Dataset entries:
--------------------

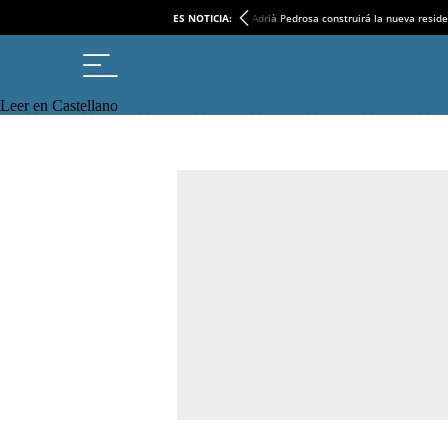
ES NOTICIA:
Adrià Pedrosa construirá la nueva reside
Leer en Castellano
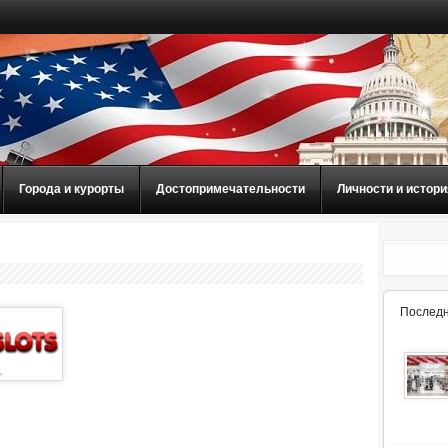
Города и курорты
Достопримечательности
Личности и истори
Последн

--------------------

Problem description:
The records must appear again word for word, though none of their pictures should.

Result of this exercise:
ES NOTICIA:
Adrià Pedrosa construirá la nueva reside
Leer en Castellano
Города и курорты
Достопримечательности
Личности и истори
Последн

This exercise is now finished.